Когда конвойные милиционеры привели Варвару и удалились, Опалин предложил ей сесть. Она с сомнением поглядела на казенный жесткий стул, но после некоторого колебания осторожно присела на его краешек. Раздавливая в пепельнице окурок, Иван не переставал исподволь следить за нянькой. Из всех эпитетов к ней больше всего, наверное, подходило слово «заморенная». Он знал, что ей двадцать с небольшим, но Варвара казалась старше своих лет. Худая, тонкогубая, лишенная ярких красок, она чем-то напоминала стертую картинку, сутулилась и смотрела настороженно, как человек, не ожидающий от жизни ничего хорошего.

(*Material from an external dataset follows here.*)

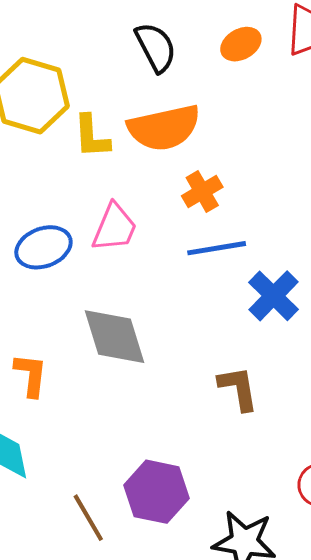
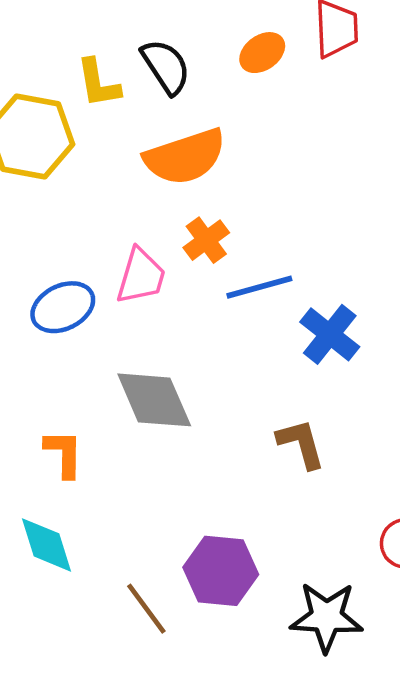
yellow L-shape: (92, 136) -> (98, 83), moved
orange cross: (202, 191) -> (206, 240), moved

– Как у вас тут… – пробормотала Варя, скользнув взглядом по большим, массивным, темным шкафам, еще дореволюционным, которые при последнем царе числились за московским сыском, а потом кочевали с угрозыском по нескольким адресам, пока не очутились в кабинете Опалина на Петровке. В шкафах хранилась часть дореволюционных архивов, и порой Иван открывал дверцу, вынимал из пахнущей пылью стопки какую-нибудь папку и просматривал ее содержимое. Ничего уникального там не было, обычные полицейские дела, и, читая их, Опалин все больше убеждался, что люди не меняются, что они убивают, грабят, мошенничают по одним и тем же причинам, какие бы времена ни стояли на дворе и чьи бы портреты ни красовались в казенных кабинетах.
«Интересно, что она собиралась сказать? – подумал он. – Как у вас тут тесно? Как у вас тут мрачно? Или – что?» Но Варя уже собралась и словно ушла в свою раковину, как улитка.
– Я допрашиваю вас как свидетеля, пока – как свидетеля, – начал Опалин, – и должен вас предупредить, что по статье 95 ложные показания могут повлечь за собой срок до трех месяцев, а в особо серьезных случаях и до двух лет. Вчера я уже говорил вам об этом, но вы, по-моему, меня не слушали.